The White House and Congress are poised to carry out the most sweeping restructuring of federal housing policy in decades. Proposals include the transition of rental housing assistance from direct appropriations to block grants, establishment of work requirements, expansion of the Low-Income Housing Tax Credit, continuation of the Opportunity Zones program, and more.
State and local leaders must act quickly and decisively to implement their own solutions to the housing crisis. After nearly 12 months of work, the National Housing Crisis Task Force, convened by Accelerator for America and Drexel University’s Nowak Metro Finance Lab, has released its State and Local Housing Action Plan to serve as a guide for state and local leaders to create housing solutions in their jurisdictions and reduce reliance on federal support.

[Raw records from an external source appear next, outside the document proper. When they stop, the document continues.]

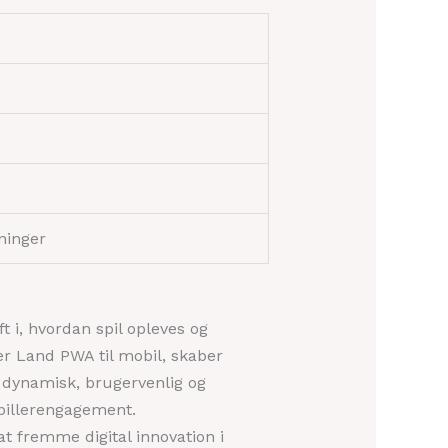
ninger
t i, hvordan spil opleves og
er Land PWA til mobil, skaber
e dynamisk, brugervenlig og
spillerengagement.
at fremme digital innovation i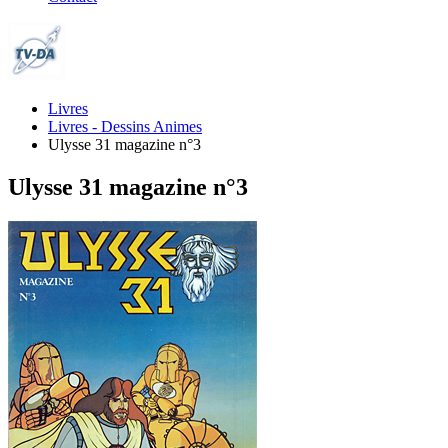
Livres
Livres - Dessins Animes
Ulysse 31 magazine n°3
Ulysse 31 magazine n°3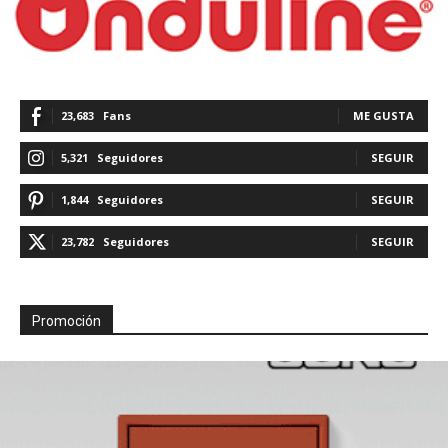
23,683
Fans
ME GUSTA
5,321
Seguidores
SEGUIR
1,844
Seguidores
SEGUIR
23,782
Seguidores
SEGUIR
Promoción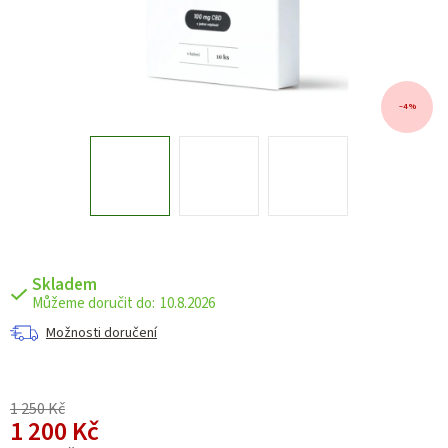
–4 %
Skladem
10.8.2026
Možnosti doručení
1 250 Kč
1 200 Kč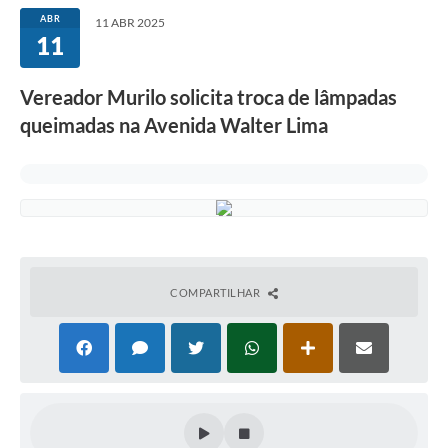
ABR
11 ABR 2025
11
Vereador Murilo solicita troca de lâmpadas
queimadas na Avenida Walter Lima
COMPARTILHAR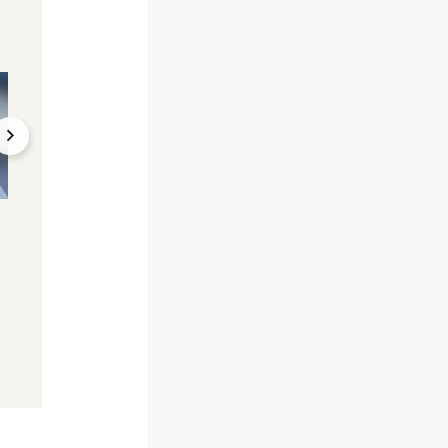
Messenger-Update
Werbung
Diese 3 neuen
Modernes Marketi
Funktionen gibt es jetzt
via WhatsApp: Ein
bei WhatsApp
Überblick
16.01.2025, 13:34
30.06.2024, 08:00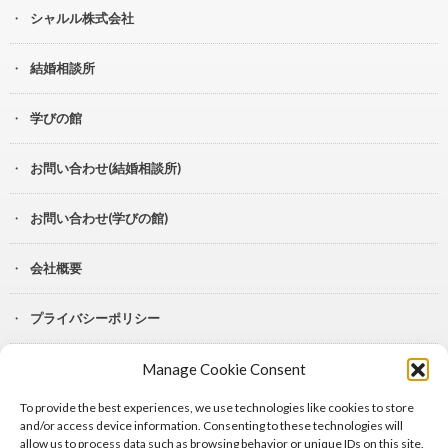
シャルル株式会社
結婚相談所
学びの館
お問い合わせ(結婚相談所)
お問い合わせ(学びの館)
会社概要
プライバシーポリシー
Manage Cookie Consent
YouTube
To provide the best experiences, we use technologies like cookies to store
Lit.Link
and/or access device information. Consenting to these technologies will
allow us to process data such as browsing behavior or unique IDs on this site.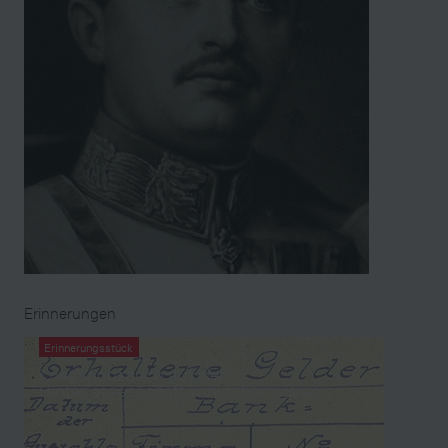
Erinnerungen
Erinnerungsstück
Kriegsnotizbuch aus der
Hinterlassenschaft von Johann Bren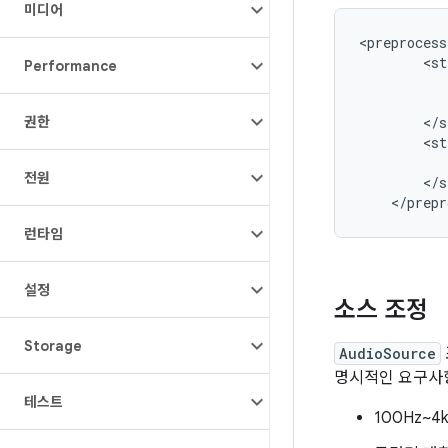
미디어
<
preprocess
<
st
Performance
권한
<
/
s
<
st
전원
<
/
s
<
/
prepr
런타임
설정
소스 조정
Storage
AudioSource
명시적인 요구사항
테스트
100Hz~4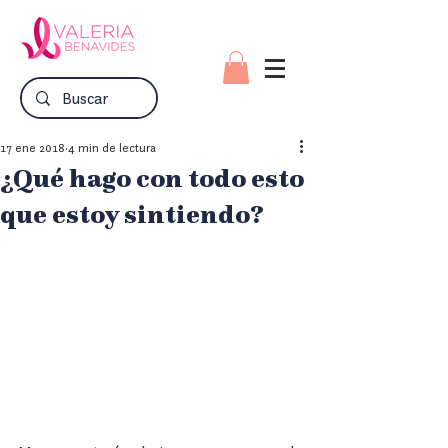
17 ene 2018
4 min de lectura
¿Qué hago con todo esto
que estoy sintiendo?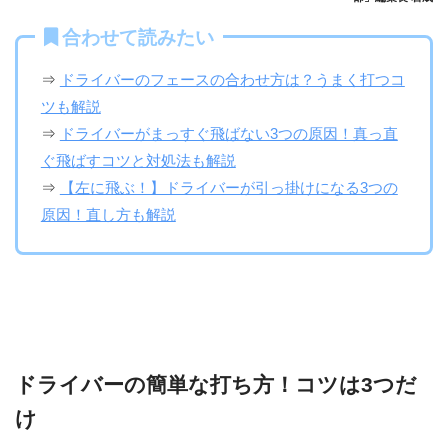
合わせて読みたい
⇒
ドライバーのフェースの合わせ方は？うまく打つコ
ツも解説
⇒
ドライバーがまっすぐ飛ばない3つの原因！真っ直
ぐ飛ばすコツと対処法も解説
⇒
【左に飛ぶ！】ドライバーが引っ掛けになる3つの
原因！直し方も解説
ドライバーの簡単な打ち方！コツは3つだ
け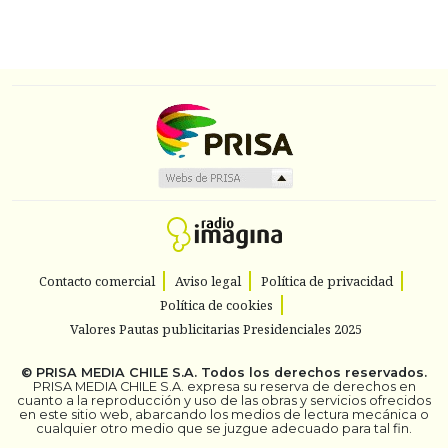
Contacto comercial
Aviso legal
Política de privacidad
Política de cookies
Valores Pautas publicitarias Presidenciales 2025
©
PRISA MEDIA CHILE S.A.
Todos los derechos reservados.
PRISA MEDIA CHILE S.A. expresa su reserva de derechos en
cuanto a la reproducción y uso de las obras y servicios ofrecidos
en este sitio web, abarcando los medios de lectura mecánica o
cualquier otro medio que se juzgue adecuado para tal fin.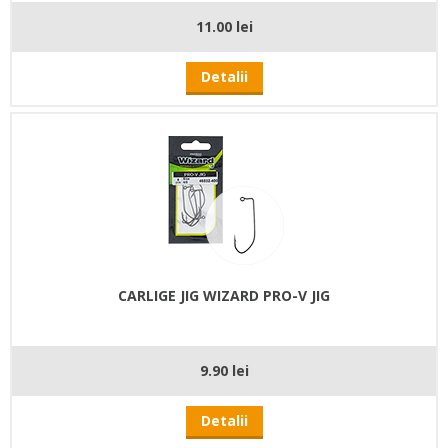
11.00 lei
Detalii
CARLIGE JIG WIZARD PRO-V JIG
9.90 lei
Detalii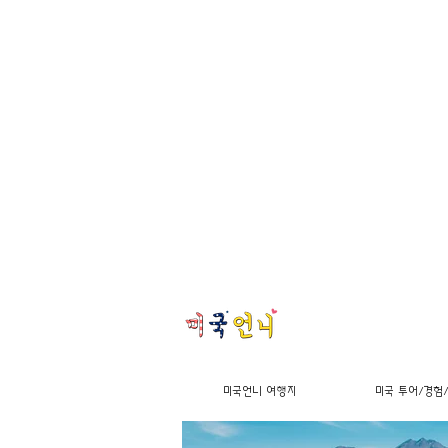
미국언니 여행지
미국 투어/경험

The Task Force is led by Co-Chairs, Utah Gov. Spencer Cox, Cleveland Mayor Justin Bibb, Atlanta Mayor Andre Dickens, and Susan Thomas, President of Fifth Third Community Development Corp. Its membership includes 28 practitioners from across the country, representing a broad range of perspectives within the housing ecosystem.
Gov. Spencer Cox gathered local elected officials and state policymakers in Utah to discuss the housing affordability crisis in his state and nationally.
“The housing crisis is making it harder for families to put down roots, for workers to live near jobs, and for young people to build a future. This Action Plan gives state and local leaders practical, tested tools to build more housing and make it attainable for the people who need it most. We can’t afford to sit back and wait for federal solutions. The time to act is now,” said Utah Gov. Spencer Cox.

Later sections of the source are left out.